* **What is expected**
Restate the lines word for word, from the one containing "ему нужна дополнительная обработка." through the last line of the entries below, without any other lines.

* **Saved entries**
..............................

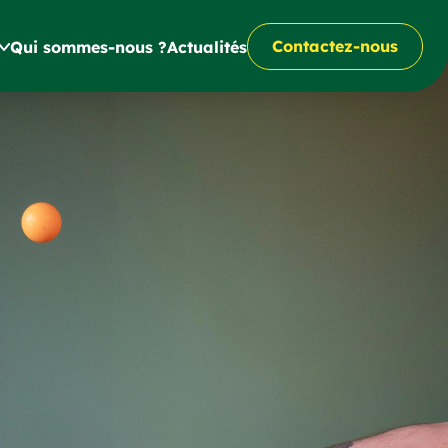
Contactez-nous
Qui sommes-nous ?
Actualités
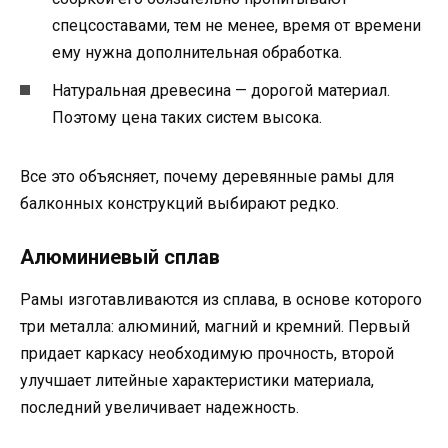
спецсоставами, тем не менее, время от времени
ему нужна дополнительная обработка.
Натуральная древесина — дорогой материал.
Поэтому цена таких систем высока.
Все это объясняет, почему деревянные рамы для
балконных конструкций выбирают редко.
Алюминиевый сплав
Рамы изготавливаются из сплава, в основе которого
три металла: алюминий, магний и кремний. Первый
придает каркасу необходимую прочность, второй
улучшает литейные характеристики материала,
последний увеличивает надежность.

..............................

* **Output**
ему нужна дополнительная обработка.
Натуральная древесина — дорогой материал.
Поэтому цена таких систем высока.
Все это объясняет, почему деревянные рамы для
балконных конструкций выбирают редко.
Алюминиевый сплав
Рамы изготавливаются из сплава, в основе которого
три металла: алюминий, магний и кремний. Первый
придает каркасу необходимую прочность, второй
улучшает литейные характеристики материала,
последний увеличивает надежность.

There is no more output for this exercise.